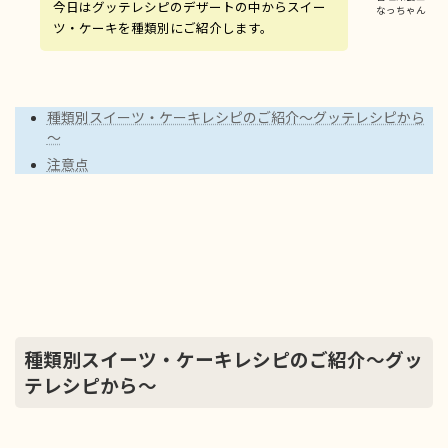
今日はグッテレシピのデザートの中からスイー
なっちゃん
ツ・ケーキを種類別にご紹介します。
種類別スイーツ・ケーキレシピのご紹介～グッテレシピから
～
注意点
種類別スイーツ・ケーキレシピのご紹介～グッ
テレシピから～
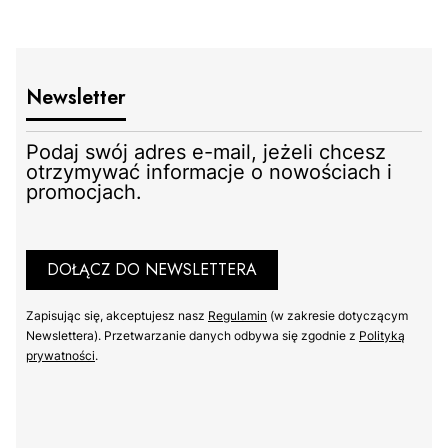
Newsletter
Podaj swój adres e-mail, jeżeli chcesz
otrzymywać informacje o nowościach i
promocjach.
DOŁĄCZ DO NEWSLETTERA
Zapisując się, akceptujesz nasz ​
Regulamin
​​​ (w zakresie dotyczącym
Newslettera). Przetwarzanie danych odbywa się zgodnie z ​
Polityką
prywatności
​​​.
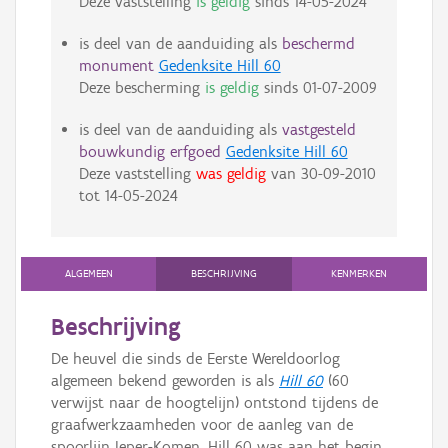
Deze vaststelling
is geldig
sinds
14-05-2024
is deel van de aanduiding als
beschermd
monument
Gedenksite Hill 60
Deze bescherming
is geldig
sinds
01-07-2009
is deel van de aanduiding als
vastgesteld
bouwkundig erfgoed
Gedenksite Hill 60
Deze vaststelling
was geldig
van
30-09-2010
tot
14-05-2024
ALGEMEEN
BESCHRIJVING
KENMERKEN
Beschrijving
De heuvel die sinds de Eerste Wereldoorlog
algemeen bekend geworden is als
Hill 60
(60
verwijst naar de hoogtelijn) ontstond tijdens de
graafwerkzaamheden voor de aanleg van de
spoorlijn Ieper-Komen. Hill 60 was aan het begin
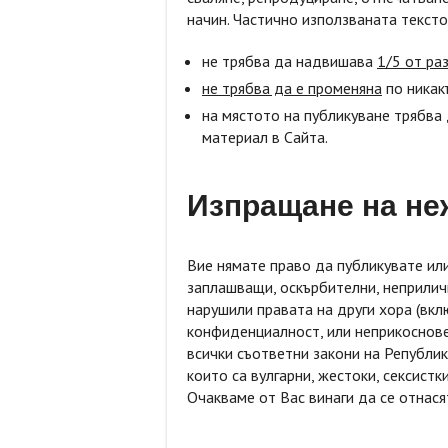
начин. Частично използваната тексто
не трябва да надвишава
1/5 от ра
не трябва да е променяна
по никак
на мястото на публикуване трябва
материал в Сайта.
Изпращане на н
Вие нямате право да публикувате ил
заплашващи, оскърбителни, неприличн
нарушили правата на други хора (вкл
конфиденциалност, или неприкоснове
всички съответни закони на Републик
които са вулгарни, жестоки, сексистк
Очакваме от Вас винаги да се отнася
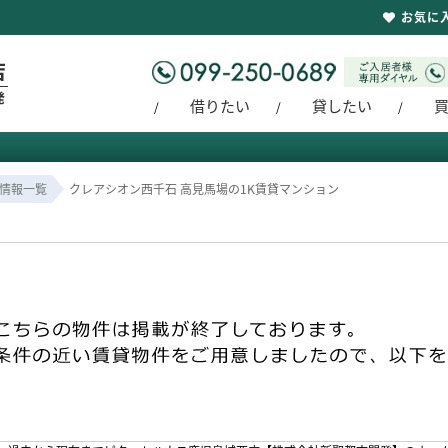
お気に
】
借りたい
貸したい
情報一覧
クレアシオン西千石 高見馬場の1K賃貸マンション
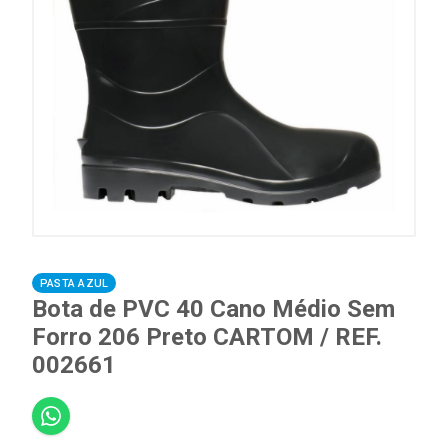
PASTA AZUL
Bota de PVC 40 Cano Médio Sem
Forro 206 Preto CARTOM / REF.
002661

EXERCISE:
Your answer should be a number only: the count of lines above in which the string "трябва" appears.

ANSWER TO THE PROBLEM:
3